◆ **Problem to work on**:
Among the lines below, take the one holding "system will alert the", the one holding "protect your entryways, limiting", and all lines between them. Set them down exactly.
Available records START
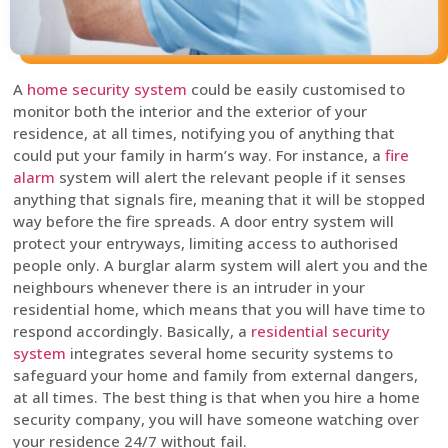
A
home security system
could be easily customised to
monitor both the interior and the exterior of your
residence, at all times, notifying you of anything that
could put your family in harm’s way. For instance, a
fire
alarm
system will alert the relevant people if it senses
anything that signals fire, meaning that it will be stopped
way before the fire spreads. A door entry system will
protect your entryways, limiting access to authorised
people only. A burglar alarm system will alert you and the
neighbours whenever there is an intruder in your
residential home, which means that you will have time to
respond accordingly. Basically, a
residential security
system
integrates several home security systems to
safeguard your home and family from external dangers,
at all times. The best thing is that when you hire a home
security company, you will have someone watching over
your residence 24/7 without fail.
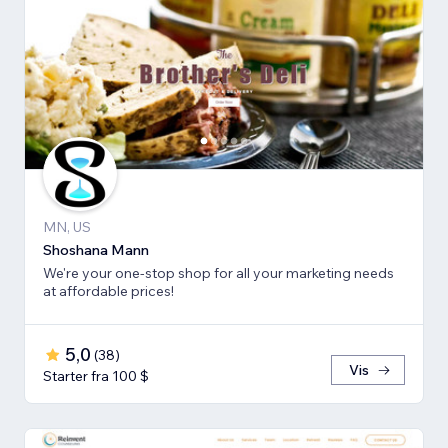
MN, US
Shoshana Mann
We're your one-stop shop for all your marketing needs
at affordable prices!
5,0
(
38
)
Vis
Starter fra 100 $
Available records END
◆ **Your response**:
system will alert the relevant people if it senses
anything that signals fire, meaning that it will be stopped
way before the fire spreads. A door entry system will
protect your entryways, limiting access to authorised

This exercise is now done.